Assignment:
Would you copy only the lines below, from the one containing "If you’re floating" through the very last one, leaving the pictures out?

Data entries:
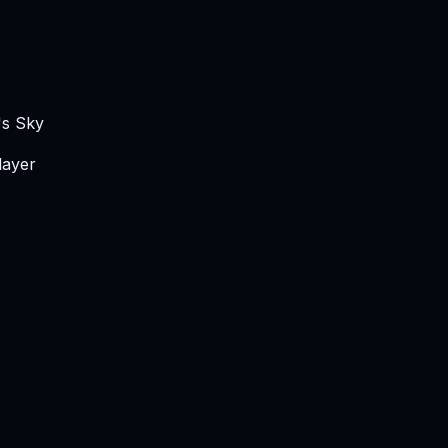
's Sky
layer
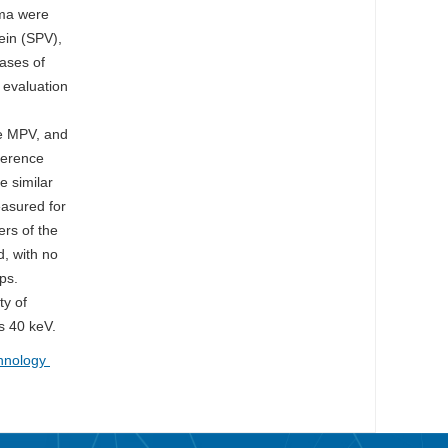
yma were
ein (SPV),
cases of
 evaluation
he MPV, and
ference
e similar
easured for
ers of the
, with no
ps.
ty of
is 40 keV.
chnology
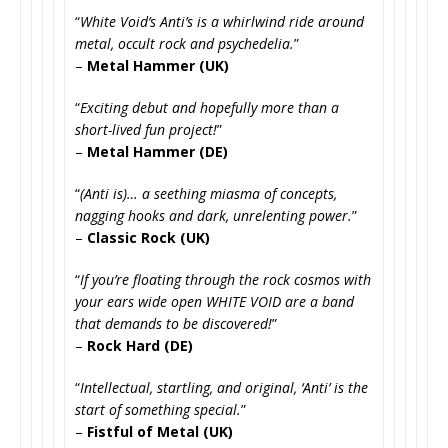
“
White Void’s Anti’s is a whirlwind ride around
metal, occult rock and psychedelia.
”
–
Metal Hammer (UK)
“
Exciting debut and hopefully more than a
short-lived fun project!
”
–
Metal Hammer (DE)
“
(Anti is)… a seething miasma of concepts,
nagging hooks and dark, unrelenting power.
”
–
Classic Rock (UK)
“
If you’re floating through the rock cosmos with
your ears wide open WHITE VOID are a band
that demands to be discovered!
”
–
Rock Hard (DE)
“
Intellectual, startling, and original, ‘Anti’ is the
start of something special.
”
–
Fistful of Metal (UK)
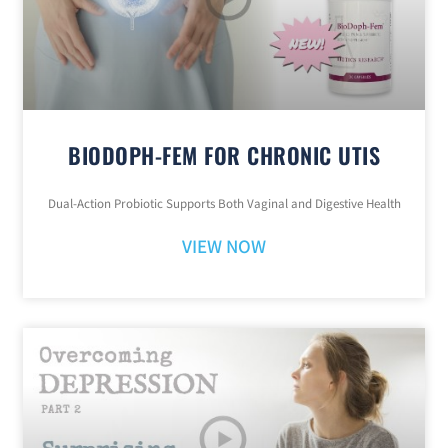
BIODOPH-FEM FOR CHRONIC UTIS
Dual-Action Probiotic Supports Both Vaginal and Digestive Health
VIEW NOW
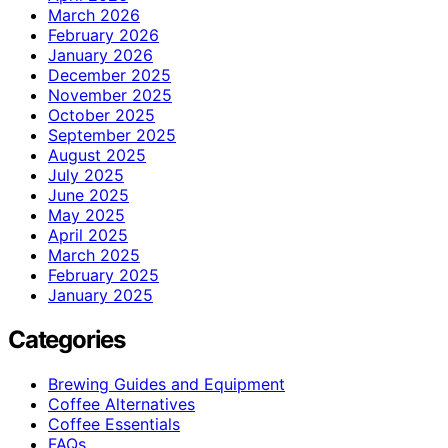
March 2026
February 2026
January 2026
December 2025
November 2025
October 2025
September 2025
August 2025
July 2025
June 2025
May 2025
April 2025
March 2025
February 2025
January 2025
Categories
Brewing Guides and Equipment
Coffee Alternatives
Coffee Essentials
FAQs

Task output:
If you’re floating through the rock cosmos with
your ears wide open WHITE VOID are a band
that demands to be discovered!
”
–
Rock Hard (DE)
“
Intellectual, startling, and original, ‘Anti’ is the
start of something special.
”
–
Fistful of Metal (UK)
BIODOPH-FEM FOR CHRONIC UTIS
Dual-Action Probiotic Supports Both Vaginal and Digestive Health
VIEW NOW
March 2026
February 2026
January 2026
December 2025
November 2025
October 2025
September 2025
August 2025
July 2025
June 2025
May 2025
April 2025
March 2025
February 2025
January 2025
Categories
Brewing Guides and Equipment
Coffee Alternatives
Coffee Essentials
FAQs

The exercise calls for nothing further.